Code-Pile
Code-Pile copied to clipboard
Programming & Computing Sub-Reddits
Dataset URL - awesome list of programming subreddits Code Pile Spreadsheet Another list of programming subreddits Thanks to @ncoop57!
Does the dataset exist in a scraped format ?
No, we need to format them into a dialogue format.
Description
Obtain data from Pushift Reddit using wgets/http requests from 2009-2022 and filter for programming-related subreddits.
Procedure
- [x] Obtain data from Pushift Reddit from the years 2006-2022. We probably need to write a script that issues wgets for data dumps.
- [x] Store data dump on a GCP Bucket.
- [ ] Create 3 tables authors, submissions, and comments in BigQuery from the GCP Buckets.
- [ ] Merge posts with reply chains and author metadata (specifically bio)
- [ ] (Optionally) Filter for long dialogue chains following OPT
- [x] Process Reddit threads (posts and replies) into a conversational form using this script
- [x] Filter for programming subreddits in the list of subreddits. Then we process non-programming subreddits and programming subreddits separately.

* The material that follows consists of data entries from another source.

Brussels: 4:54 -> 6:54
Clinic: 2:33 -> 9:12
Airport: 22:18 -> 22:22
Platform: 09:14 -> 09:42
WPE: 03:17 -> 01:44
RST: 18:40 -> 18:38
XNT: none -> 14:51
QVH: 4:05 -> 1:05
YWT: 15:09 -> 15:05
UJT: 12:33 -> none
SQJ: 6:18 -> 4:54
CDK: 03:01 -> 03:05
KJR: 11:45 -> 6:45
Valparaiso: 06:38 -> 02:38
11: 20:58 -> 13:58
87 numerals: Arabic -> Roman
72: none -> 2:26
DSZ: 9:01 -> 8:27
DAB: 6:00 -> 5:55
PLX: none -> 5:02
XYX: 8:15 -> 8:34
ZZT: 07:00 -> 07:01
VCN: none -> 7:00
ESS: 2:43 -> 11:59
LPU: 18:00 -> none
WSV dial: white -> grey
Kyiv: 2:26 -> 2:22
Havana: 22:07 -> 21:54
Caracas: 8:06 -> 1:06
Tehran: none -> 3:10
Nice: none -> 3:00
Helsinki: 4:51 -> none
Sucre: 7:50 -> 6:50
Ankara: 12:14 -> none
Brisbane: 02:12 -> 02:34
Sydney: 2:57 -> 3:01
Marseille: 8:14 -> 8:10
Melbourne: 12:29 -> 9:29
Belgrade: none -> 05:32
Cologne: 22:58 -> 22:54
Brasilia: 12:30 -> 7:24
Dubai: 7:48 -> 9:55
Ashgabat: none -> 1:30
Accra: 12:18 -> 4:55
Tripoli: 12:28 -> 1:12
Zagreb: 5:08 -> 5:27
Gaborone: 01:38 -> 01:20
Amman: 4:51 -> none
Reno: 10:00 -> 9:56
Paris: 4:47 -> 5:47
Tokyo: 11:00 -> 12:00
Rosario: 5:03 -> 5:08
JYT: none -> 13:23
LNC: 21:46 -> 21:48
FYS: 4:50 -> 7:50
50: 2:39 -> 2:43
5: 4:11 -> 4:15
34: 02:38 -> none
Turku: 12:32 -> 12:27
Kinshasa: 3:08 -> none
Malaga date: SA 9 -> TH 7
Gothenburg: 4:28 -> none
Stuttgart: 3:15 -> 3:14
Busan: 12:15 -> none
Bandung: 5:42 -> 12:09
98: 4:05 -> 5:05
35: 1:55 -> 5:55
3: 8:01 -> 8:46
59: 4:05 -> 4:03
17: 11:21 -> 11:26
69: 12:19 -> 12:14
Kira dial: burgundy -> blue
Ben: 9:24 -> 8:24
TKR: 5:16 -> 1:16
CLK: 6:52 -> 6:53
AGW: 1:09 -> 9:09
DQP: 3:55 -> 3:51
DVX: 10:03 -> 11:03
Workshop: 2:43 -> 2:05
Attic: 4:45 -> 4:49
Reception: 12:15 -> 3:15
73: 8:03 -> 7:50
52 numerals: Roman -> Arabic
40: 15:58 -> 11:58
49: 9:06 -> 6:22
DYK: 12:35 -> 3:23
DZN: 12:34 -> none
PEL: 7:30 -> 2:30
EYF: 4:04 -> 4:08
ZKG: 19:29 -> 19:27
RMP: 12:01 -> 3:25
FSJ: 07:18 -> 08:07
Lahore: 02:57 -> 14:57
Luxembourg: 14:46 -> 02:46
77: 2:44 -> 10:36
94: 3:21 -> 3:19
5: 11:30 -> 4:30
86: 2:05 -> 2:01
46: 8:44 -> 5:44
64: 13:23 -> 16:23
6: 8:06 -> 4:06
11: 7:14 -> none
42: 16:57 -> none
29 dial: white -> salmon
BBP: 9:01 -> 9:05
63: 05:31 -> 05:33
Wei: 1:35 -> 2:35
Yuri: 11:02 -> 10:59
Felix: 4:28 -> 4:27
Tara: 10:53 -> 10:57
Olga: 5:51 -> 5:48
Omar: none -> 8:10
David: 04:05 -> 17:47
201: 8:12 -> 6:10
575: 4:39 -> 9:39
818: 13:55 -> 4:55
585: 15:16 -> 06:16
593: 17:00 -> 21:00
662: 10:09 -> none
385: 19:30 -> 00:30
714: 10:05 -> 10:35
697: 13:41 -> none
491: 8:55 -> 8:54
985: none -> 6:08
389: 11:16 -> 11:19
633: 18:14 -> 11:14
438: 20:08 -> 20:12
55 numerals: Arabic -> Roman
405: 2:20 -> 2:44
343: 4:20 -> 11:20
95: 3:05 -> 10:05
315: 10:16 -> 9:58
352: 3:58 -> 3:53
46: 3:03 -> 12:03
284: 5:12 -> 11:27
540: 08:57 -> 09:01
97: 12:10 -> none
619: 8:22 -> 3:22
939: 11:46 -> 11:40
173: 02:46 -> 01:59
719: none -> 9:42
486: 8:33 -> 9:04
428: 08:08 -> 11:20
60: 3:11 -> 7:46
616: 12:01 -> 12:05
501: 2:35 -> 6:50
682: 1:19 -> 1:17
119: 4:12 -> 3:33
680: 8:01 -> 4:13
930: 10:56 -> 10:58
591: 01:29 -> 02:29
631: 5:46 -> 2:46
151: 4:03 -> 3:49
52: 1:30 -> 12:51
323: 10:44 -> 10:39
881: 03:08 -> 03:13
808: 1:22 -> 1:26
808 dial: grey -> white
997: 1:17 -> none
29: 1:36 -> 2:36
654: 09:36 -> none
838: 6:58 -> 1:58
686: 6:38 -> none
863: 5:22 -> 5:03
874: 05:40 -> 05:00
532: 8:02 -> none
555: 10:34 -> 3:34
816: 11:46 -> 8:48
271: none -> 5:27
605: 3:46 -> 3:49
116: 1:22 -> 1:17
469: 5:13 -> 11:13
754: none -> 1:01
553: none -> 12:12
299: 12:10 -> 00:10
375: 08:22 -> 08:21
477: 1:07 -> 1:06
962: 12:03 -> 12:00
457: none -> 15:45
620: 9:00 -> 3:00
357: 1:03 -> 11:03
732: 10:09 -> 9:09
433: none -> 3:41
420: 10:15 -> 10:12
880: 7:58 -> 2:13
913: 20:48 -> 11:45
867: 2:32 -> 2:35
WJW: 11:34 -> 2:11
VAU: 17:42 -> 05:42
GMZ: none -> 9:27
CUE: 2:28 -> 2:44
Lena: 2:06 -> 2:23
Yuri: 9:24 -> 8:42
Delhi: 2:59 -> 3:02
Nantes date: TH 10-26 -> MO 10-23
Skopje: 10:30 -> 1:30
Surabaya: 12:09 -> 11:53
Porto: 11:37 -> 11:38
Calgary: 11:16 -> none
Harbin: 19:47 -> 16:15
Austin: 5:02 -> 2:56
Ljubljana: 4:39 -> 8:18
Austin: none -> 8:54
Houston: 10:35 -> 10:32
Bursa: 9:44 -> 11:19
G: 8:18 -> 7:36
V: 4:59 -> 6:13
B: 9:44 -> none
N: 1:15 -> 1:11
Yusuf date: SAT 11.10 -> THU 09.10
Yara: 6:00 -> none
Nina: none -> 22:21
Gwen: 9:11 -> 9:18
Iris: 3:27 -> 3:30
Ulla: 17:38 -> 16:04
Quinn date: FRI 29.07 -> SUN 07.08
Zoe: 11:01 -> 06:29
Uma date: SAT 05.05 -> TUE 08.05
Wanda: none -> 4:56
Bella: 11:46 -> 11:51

- [x] Process into output format
{"text": string, "meta": obj}
- [ ] Run dedup Min-Hash
- [x] Run
lm_format
script
Final Data Format inside text
[Context]:
"Learning to learn", using deep learning to design the architecture of another deep network: https://arxiv.org/abs/1606.04474
[Response]:
using deep learning with SGD to design the learning algorithms of another deep network *
Extra Contexts:
[context/2]:
Could someone there post a summary of the insightful moments.
[context/1]:
Basically L2L is the new deep learning.
[context/0]:
What's "L2L" mean?
Other features:
[context_author]:
goodside
[response_author]:
NetOrBrain
[subreddit]:
MachineLearning
[thread_id]:
5h6yvl